■ **DESCRIPTION OF THE TASK**
Give back each entry unchanged, minus pictures.
'''
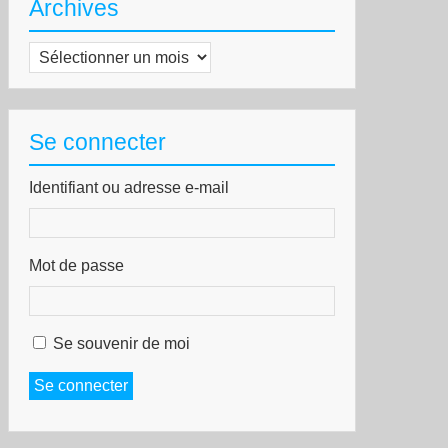
Archives
Archives
Se connecter
Identifiant ou adresse e-mail
Mot de passe
Se souvenir de moi
Se connecter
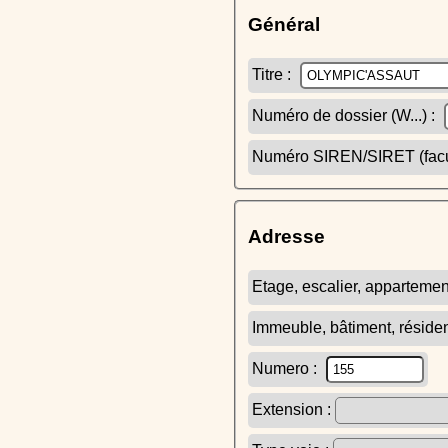
Général
Titre :
Numéro de dossier (W...) :
Numéro SIREN/SIRET (facult
Adresse
Etage, escalier, appartemen
Immeuble, bâtiment, réside
Numero :
Extension :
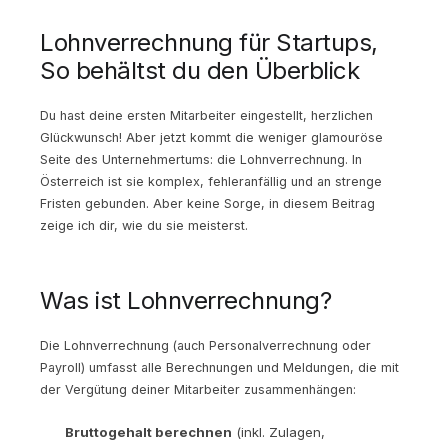
Lohnverrechnung für Startups,
So behältst du den Überblick
Du hast deine ersten Mitarbeiter eingestellt, herzlichen
Glückwunsch! Aber jetzt kommt die weniger glamouröse
Seite des Unternehmertums: die Lohnverrechnung. In
Österreich ist sie komplex, fehleranfällig und an strenge
Fristen gebunden. Aber keine Sorge, in diesem Beitrag
zeige ich dir, wie du sie meisterst.
Was ist Lohnverrechnung?
Die Lohnverrechnung (auch Personalverrechnung oder
Payroll) umfasst alle Berechnungen und Meldungen, die mit
der Vergütung deiner Mitarbeiter zusammenhängen:
Bruttogehalt berechnen
(inkl. Zulagen,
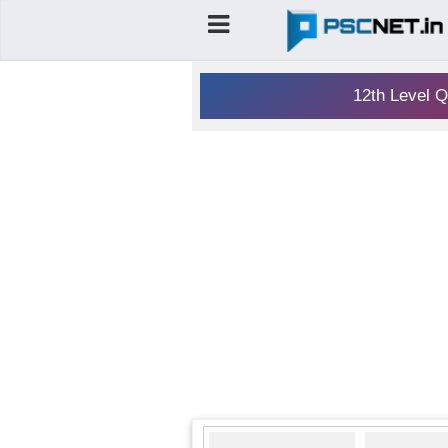
12th Level Q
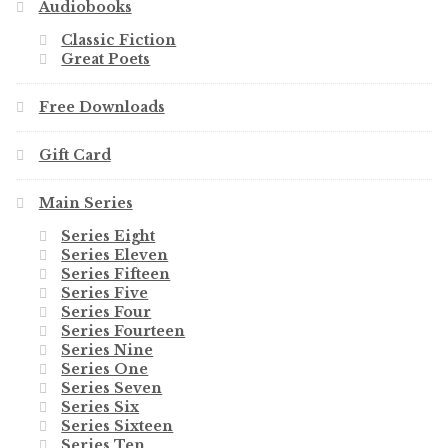
Audiobooks
Classic Fiction
Great Poets
Free Downloads
Gift Card
Main Series
Series Eight
Series Eleven
Series Fifteen
Series Five
Series Four
Series Fourteen
Series Nine
Series One
Series Seven
Series Six
Series Sixteen
Series Ten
'''
■ **RESULT**
Archives
Archives
Se connecter
Identifiant ou adresse e-mail
Mot de passe
Se souvenir de moi
Se connecter
Général
Titre :
Numéro de dossier (W...) :
Numéro SIREN/SIRET (facult
Adresse
Etage, escalier, appartemen
Immeuble, bâtiment, réside
Numero :
Extension :
Lohnverrechnung für Startups,
So behältst du den Überblick
Du hast deine ersten Mitarbeiter eingestellt, herzlichen
Glückwunsch! Aber jetzt kommt die weniger glamouröse
Seite des Unternehmertums: die Lohnverrechnung. In
Österreich ist sie komplex, fehleranfällig und an strenge
Fristen gebunden. Aber keine Sorge, in diesem Beitrag
zeige ich dir, wie du sie meisterst.
Was ist Lohnverrechnung?
Die Lohnverrechnung (auch Personalverrechnung oder
Payroll) umfasst alle Berechnungen und Meldungen, die mit
der Vergütung deiner Mitarbeiter zusammenhängen:
Bruttogehalt berechnen
(inkl. Zulagen,
12th Level Q
Audiobooks
Classic Fiction
Great Poets
Free Downloads
Gift Card
Main Series
Series Eight
Series Eleven
Series Fifteen
Series Five
Series Four
Series Fourteen
Series Nine
Series One
Series Seven
Series Six
Series Sixteen
Series Ten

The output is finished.